Artificial Intelligence Theory and Applications, vol.2, pp.308-318, 2021 (Peer-Reviewed Journal)
Bone age is an effective indicator for diagnosing various diseases and to
determine bone ages of livings. The earliest well-known studies belong to the
Greulich-Pyle and Tanner-Whitehouse, as a result bone age development
atlases were published using hand and wrist radiography. Atlases works well
for the younger ages between 0-18, while they have deviations at elder ages.
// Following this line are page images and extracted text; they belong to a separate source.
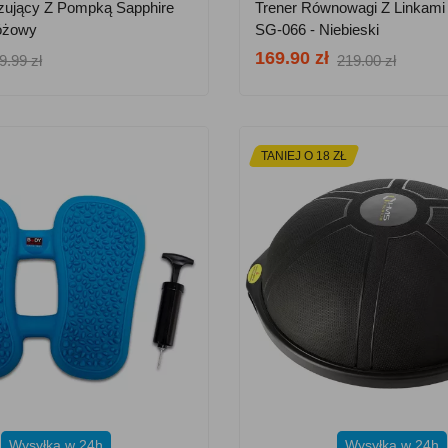
izujący Z Pompką Sapphire
Trener Równowagi Z Linkami
óżowy
SG-066 - Niebieski
169.90 zł
9.99 zł
219.00 zł
TANIEJ O 18 ZŁ
Wysyłka w 24h
Wysyłka w 24h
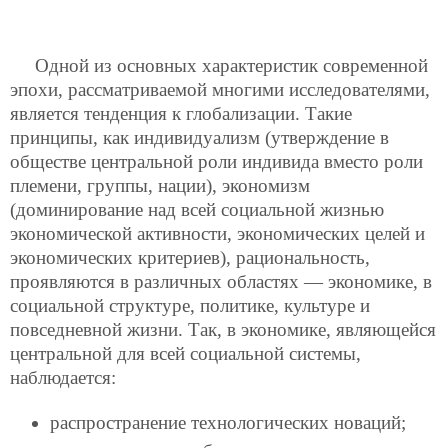
Одной из основных характеристик современной
эпохи, рассматриваемой многими исследователями,
является тенденция к глобализации. Такие
принципы, как индивидуализм (утверждение в
обществе центральной роли индивида вместо роли
племени, группы, нации), экономизм
(доминирование над всей социальной жизнью
экономической активности, экономических целей и
экономических критериев), рациональность,
проявляются в различных областях — экономике, в
социальной структуре, политике, культуре и
повседневной жизни. Так, в экономике, являющейся
центральной для всей социальной системы,
наблюдается:
распространение технологических новаций;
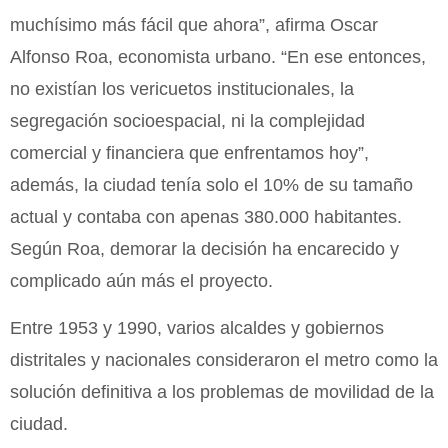
muchísimo más fácil que ahora”, afirma Oscar
Alfonso Roa, economista urbano. “En ese entonces,
no existían los vericuetos institucionales, la
segregación socioespacial, ni la complejidad
comercial y financiera que enfrentamos hoy”,
además, la ciudad tenía solo el 10% de su tamaño
actual y contaba con apenas 380.000 habitantes.
Según Roa, demorar la decisión ha encarecido y
complicado aún más el proyecto.
Entre 1953 y 1990, varios alcaldes y gobiernos
distritales y nacionales consideraron el metro como la
solución definitiva a los problemas de movilidad de la
ciudad.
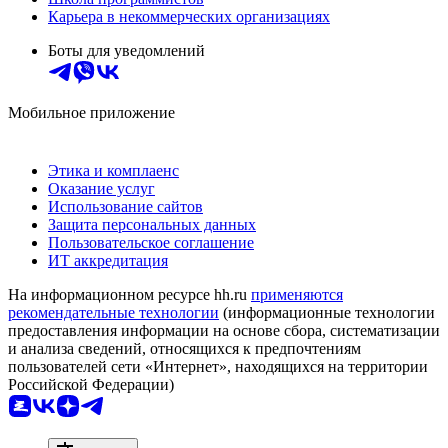
Карьера в некоммерческих организациях
Боты для уведомлений
Мобильное приложение
Этика и комплаенс
Оказание услуг
Использование сайтов
Защита персональных данных
Пользовательское соглашение
ИТ аккредитация
На информационном ресурсе hh.ru
применяются
рекомендательные технологии
(информационные технологии
предоставления информации на основе сбора, систематизации
и анализа сведений, относящихся к предпочтениям
пользователей сети «Интернет», находящихся на территории
Российской Федерации)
Kazuro Anhara and Takao Suzuki emphasized the importance of changes in
pubic symphysis of pubic bones belonging to 20 to 40 years old cases who
were not alive for further ages. All this researches focuses on the hand intensive
works. However, automation of bone age detection using artificial intelligence
techniques such as image processing of radiological images is important in
order to prevent human side-effects on the evaluation, they are called
automated methods. Some examples are automatic bone age estimation fully
automatic with carpal bone segmentation using fuzzy classification, fuzzybased radius model for bone age estimation including image preprocessing,
and neural network applications mostly seen on the literature. It is obvious,
artificial intelligence promises faster bone age estimation and to minimize
different evaluations between experts. However, new studies are needed for
applying new techniques (deep learning) efficiently and discovering new bones
to estimate elder ages accurately in the field of forensic informatics especially.